Some describe themselves as bisexual, and a smaller group say they are straight while an even smaller number prefers to be seen as transgender.
More than half of 925 men from three major cities participating in a Human Sciences Research Council (HSRC) study admitted to having had sex with three or more partners within six months.
About 20 percent of Joburg’s men who sleep with other men said they had no male partner in the six-month period, while 12 percent from Cape Town and 23.5 percent in Durban said the same.
Some 13 percent of men Cape Town said they had been with one partner during the same period, and 10 percent from Durban said the same as did 15.4 percent from Joburg.
Asked about regular male and female sexual partners, many participants from Durban and Cape Town said they had not had sex with women in the six months.
More than 90 percent from Durban and 74 percent from Cape Town had not been with a woman.
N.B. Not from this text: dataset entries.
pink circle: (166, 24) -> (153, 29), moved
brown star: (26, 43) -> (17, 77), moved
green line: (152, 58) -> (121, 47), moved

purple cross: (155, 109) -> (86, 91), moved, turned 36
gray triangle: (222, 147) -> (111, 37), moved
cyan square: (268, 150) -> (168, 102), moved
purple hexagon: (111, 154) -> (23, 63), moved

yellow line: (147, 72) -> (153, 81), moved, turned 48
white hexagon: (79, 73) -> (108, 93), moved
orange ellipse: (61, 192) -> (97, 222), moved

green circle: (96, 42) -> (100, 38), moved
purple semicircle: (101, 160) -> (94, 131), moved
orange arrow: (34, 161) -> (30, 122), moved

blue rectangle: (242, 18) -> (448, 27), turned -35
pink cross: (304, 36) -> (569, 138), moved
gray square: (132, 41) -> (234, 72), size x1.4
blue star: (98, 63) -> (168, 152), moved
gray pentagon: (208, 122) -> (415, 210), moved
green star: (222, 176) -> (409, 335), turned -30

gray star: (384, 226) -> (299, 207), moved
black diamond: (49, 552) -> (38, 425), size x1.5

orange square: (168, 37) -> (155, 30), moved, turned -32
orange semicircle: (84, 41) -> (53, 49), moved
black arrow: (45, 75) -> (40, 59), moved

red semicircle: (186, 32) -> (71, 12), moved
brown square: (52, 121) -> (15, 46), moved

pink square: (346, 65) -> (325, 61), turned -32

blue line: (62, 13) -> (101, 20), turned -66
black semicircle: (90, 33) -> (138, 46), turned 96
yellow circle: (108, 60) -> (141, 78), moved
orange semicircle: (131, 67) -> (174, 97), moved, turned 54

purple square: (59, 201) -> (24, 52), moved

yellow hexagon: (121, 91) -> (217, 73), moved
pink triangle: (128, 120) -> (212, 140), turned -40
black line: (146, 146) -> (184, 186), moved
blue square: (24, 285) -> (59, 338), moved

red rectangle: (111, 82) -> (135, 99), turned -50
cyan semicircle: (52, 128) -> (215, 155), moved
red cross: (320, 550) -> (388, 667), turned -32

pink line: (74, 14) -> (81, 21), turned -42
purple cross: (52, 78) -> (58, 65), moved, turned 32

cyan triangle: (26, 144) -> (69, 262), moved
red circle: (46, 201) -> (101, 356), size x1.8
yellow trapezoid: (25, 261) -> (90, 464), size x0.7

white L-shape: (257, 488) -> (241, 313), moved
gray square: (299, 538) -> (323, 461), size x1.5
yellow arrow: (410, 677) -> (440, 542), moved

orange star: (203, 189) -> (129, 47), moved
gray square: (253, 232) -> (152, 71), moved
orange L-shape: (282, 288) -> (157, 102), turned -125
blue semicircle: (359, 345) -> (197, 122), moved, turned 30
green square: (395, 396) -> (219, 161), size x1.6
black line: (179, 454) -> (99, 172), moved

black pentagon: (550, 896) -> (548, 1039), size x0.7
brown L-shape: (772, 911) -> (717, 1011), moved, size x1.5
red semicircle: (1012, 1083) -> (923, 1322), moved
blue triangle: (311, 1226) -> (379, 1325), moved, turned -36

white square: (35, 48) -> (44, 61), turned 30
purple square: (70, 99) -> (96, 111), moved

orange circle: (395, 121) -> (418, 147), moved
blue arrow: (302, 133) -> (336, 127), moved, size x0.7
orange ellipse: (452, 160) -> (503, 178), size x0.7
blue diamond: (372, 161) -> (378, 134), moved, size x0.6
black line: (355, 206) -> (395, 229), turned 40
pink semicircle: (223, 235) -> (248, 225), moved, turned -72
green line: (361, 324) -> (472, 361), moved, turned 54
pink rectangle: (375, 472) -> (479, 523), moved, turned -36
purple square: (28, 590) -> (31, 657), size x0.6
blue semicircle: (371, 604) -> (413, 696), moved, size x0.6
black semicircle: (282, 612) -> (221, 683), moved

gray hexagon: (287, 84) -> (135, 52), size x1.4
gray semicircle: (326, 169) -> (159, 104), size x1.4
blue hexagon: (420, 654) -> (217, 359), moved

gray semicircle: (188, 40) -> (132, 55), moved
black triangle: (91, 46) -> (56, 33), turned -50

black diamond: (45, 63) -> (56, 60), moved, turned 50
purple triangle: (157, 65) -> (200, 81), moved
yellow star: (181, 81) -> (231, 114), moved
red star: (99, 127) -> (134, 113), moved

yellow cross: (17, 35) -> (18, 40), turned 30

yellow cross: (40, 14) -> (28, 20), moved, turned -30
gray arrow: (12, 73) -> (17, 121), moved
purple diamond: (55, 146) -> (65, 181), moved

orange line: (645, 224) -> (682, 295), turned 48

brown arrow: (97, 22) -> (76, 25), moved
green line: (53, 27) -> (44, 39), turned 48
But 43 percent of Joburg participants said they had engaged in sex with women, while 63 percent said they had regular male partners.
At 39 percent, more men in Joburg said they had regular sex with women, with 16 percent from Cape Town and almost 3 percent of Durbanites admitting to that.
Slightly less than 10 percent of the Capetonians said they had no regular female partner, compared with 4 percent from Joburg and 5 percent from Durban.
The men were also asked about vaginal sex, condom use and if they had any transactional sex within the six-month period, in the two-year study called Marang Men’s Project.
The project report, released on Tuesday, is aimed at uncovering the behaviour of the men who sleep with other men and their HIV risk factor.
The researchers found these men at higher risk of HIV infections.
“Unprotected anal intercourse (barebacking) puts men who sleep with other men at increased risk for HIV infection. It is encouraging that condom use with a male partner was found to be more than 80 percent,” a project co-ordinator said.
The process was voluntary, the criteria being that participants be biologically male, 18 and older, and they should have been involved in consensual sex with another man.
A total of 286 men were from Cape Town, 290 from Durban and 349 from Johannesburg.
“Men who sleep with other men are hard to reach,” she said.
Blood specimens were tested for HIV, and their HIV results disclosed if the men so wished. More than half from Cape Town said they had sold sex to other men, while 11 percent from Durban and 23 percent from Joburg said they had done so.
Recommendations from the council included the establishment of a national combination HIV prevention programme for men who sleep with other men, that would entail targeted HIV prevention, care, treatment and counselling service.